Students who applied to Arizona State University’s W.P. Carey School of Business will be pleasantly surprised to hear that the school is making its two-year, full-time MBA program completely free.
Thanks to a $50 million gift from the W.P. Carey Foundation, Arizona State's business school is awarding up to 120 scholarships to students accepted into its full-time MBA program—which amounts to a tuition-free MBA for at least one class of students. Arizona State is one of the highest-ranked (No. 67) and largest business schools in the U.S., according to Bloomberg’s Business School Rankings.
"This is risk-taking," said W.P. Carey Dean Amy Hillman. "The more conservative thing would have been to name some scholarships that look for a specific type of applicant, but our fear was that we wouldn't have the kind of impact we're able to have with this. While helping a few individuals is important, this is more important."

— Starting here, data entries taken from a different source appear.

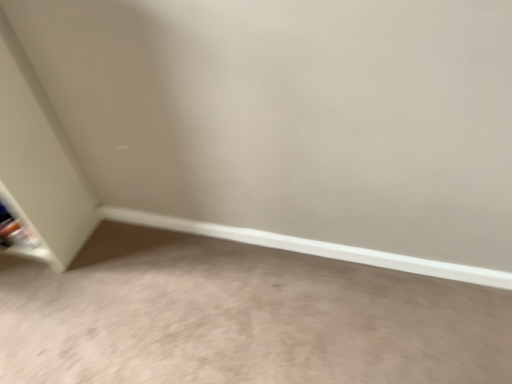 Question: Is metallic silver shelf at lower left further to the viewer compared to gray carpet at lower left?

Choices:
 (A) yes
 (B) no

Answer: (A)

Question: From a real-world perspective, is metallic silver shelf at lower left below gray carpet at lower left?

Choices:
 (A) yes
 (B) no

Answer: (B)

Question: Is metallic silver shelf at lower left next to gray carpet at lower left and touching it?

Choices:
 (A) yes
 (B) no

Answer: (B)

Question: Does metallic silver shelf at lower left have a lesser width compared to gray carpet at lower left?

Choices:
 (A) yes
 (B) no

Answer: (A)

Question: Does metallic silver shelf at lower left appear on the right side of gray carpet at lower left?

Choices:
 (A) yes
 (B) no

Answer: (B)

Question: Can you confirm if metallic silver shelf at lower left is shorter than gray carpet at lower left?

Choices:
 (A) yes
 (B) no

Answer: (B)

Question: Considering the relative sizes of gray carpet at lower left and metallic silver shelf at lower left in the image provided, is gray carpet at lower left smaller than metallic silver shelf at lower left?

Choices:
 (A) yes
 (B) no

Answer: (B)

Question: From a real-world perspective, is gray carpet at lower left physically below metallic silver shelf at lower left?

Choices:
 (A) no
 (B) yes

Answer: (B)

Question: Is gray carpet at lower left in contact with metallic silver shelf at lower left?

Choices:
 (A) no
 (B) yes

Answer: (A)

Question: Does gray carpet at lower left have a lesser width compared to metallic silver shelf at lower left?

Choices:
 (A) yes
 (B) no

Answer: (B)

Question: Is gray carpet at lower left looking in the opposite direction of metallic silver shelf at lower left?

Choices:
 (A) yes
 (B) no

Answer: (B)

Question: Is metallic silver shelf at lower left inside gray carpet at lower left?

Choices:
 (A) no
 (B) yes

Answer: (A)

Question: Looking at their shapes, would you say metallic silver shelf at lower left is wider or thinner than gray carpet at lower left?

Choices:
 (A) wide
 (B) thin

Answer: (B)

Any chance at a free MBA is noteworthy considering the increased cost of business school. This fall, some top MBA programs raised tuition as much as 10 percent. Among top 20 schools surveyed by Bloomberg Business last year, University of Maryland's Smith School of Business had the biggest tuition jump, 9.9 percent for out-of-state residents.

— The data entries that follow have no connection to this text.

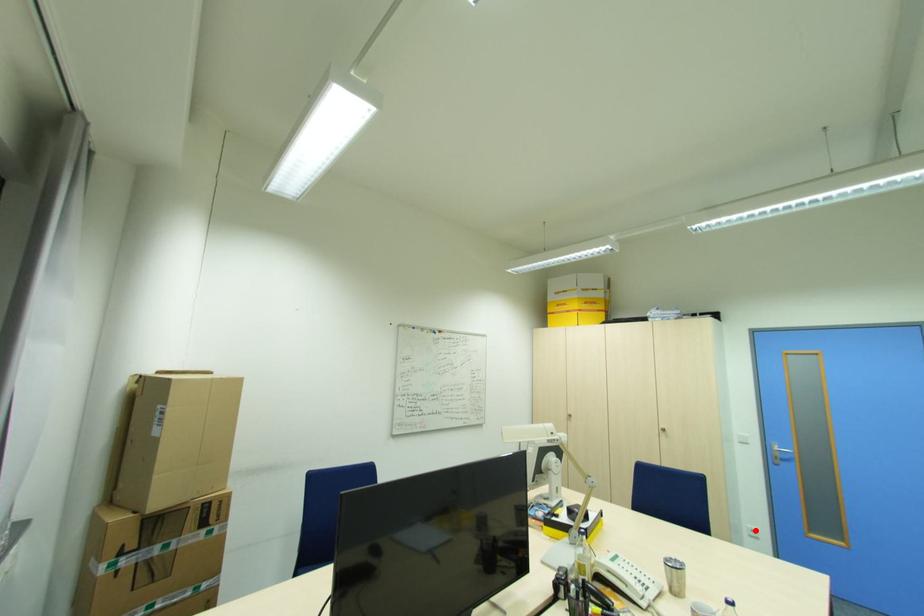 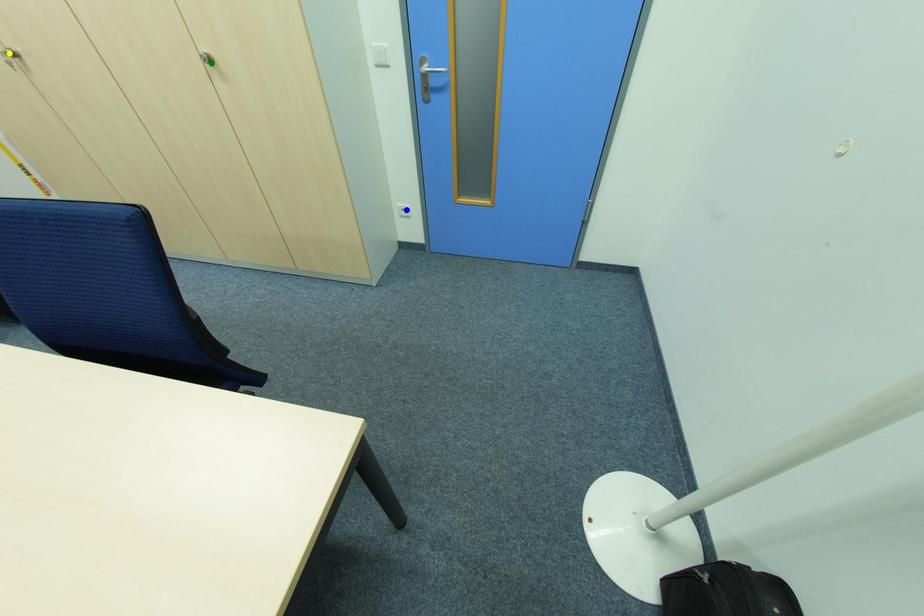 Question: I am providing you with two images of the same scene from different viewpoints. A red point is marked on the first image. You are given multiple points on the second image. Which mark in image 2 goes with the point in image 1?

Choices:
 (A) green point
 (B) yellow point
 (C) blue point

Answer: (C) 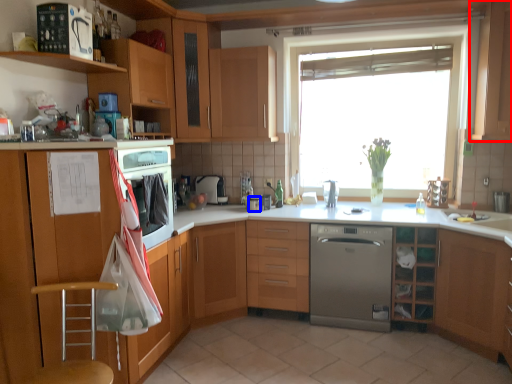 Question: Which object appears closest to the camera in this image, cabinetry (highlighted by a red box) or appliance (highlighted by a blue box)?

Choices:
 (A) cabinetry
 (B) appliance

Answer: (A) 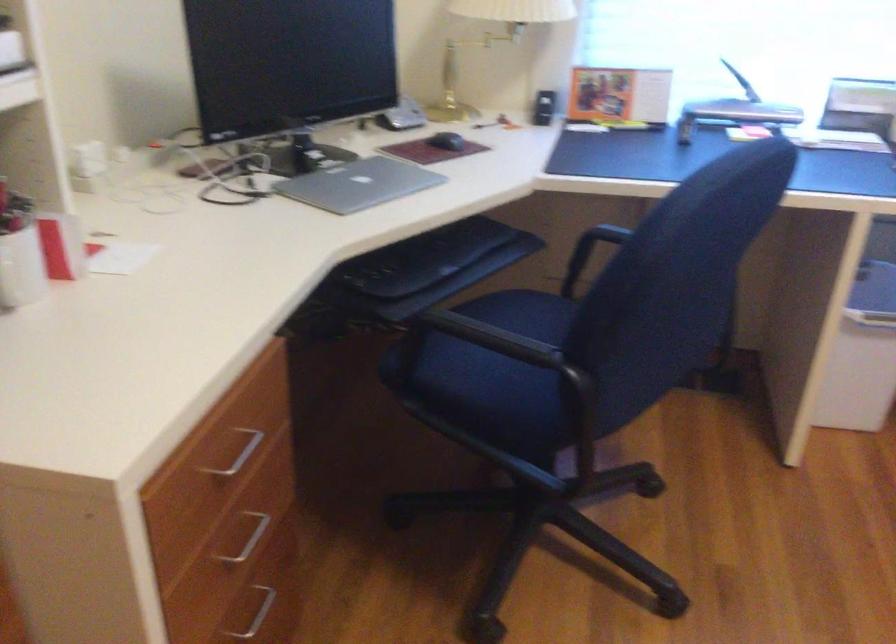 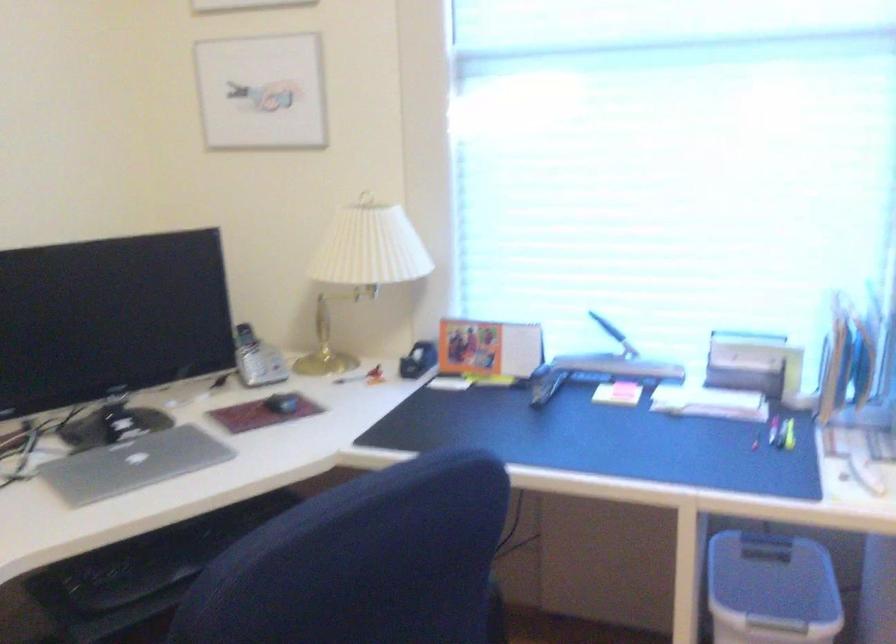 Where in the second image is the point corresponding to (734,73) from the first image?

(607, 327) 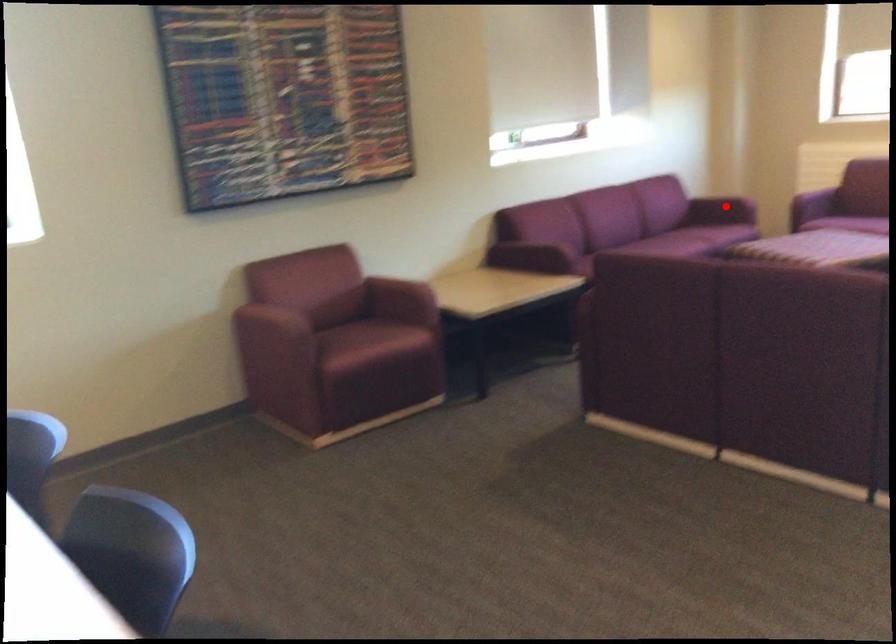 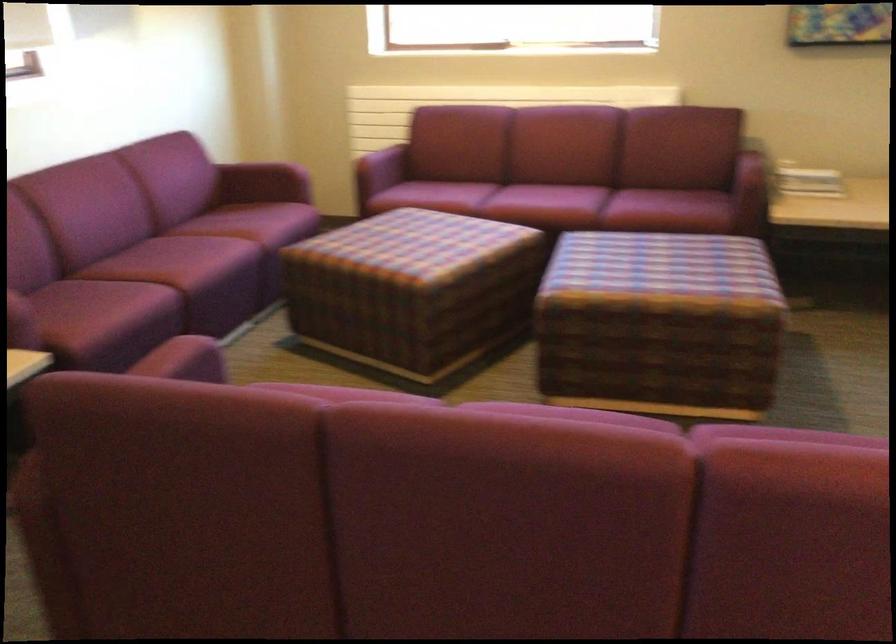 Where in the second image is the point corresponding to the highlighted location from the first image?

(269, 173)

Arizona State's business school is in the midlevel price category for MBA programs, ranging from $54,000 for in-state students to $90,000 for international ones, according to a spokesperson for the school. Prior to this year, the school awarded 17 full-tuition scholarships per class.
The gift coincides with a newly expanded curriculum of 60 credits, up from 48 credits. The full-time program expansion has been a long time coming, said Hillman, but it was difficult to compete with condensed one-year programs that are on the rise. "How do you convince the world of a one-year MBA that students really need the full-time, two-year program?" asked Hillman.
Lining up free tuition seemed to be the best enticement for an expanded full-time business program and a way to attract new kinds of students, said Hillman. The program's application criteria will not change.
Around a third of the program's current class are aspiring entrepreneurs, said Hillman, which is one study area she hopes will expand with this new scholarship. "We don't want entrepreneurs to have to decide between going to business school and spending the capital they have saved for their startup," she said.
To attract different business students with different values, Hillman said the school needed to do something drastic like this. "MBAs don't have a great reputation when it comes to the American public," she said. "There are a lot of critics out there who that say the MBA isn't a valuable degree. This is a way of putting our money where our mouth is."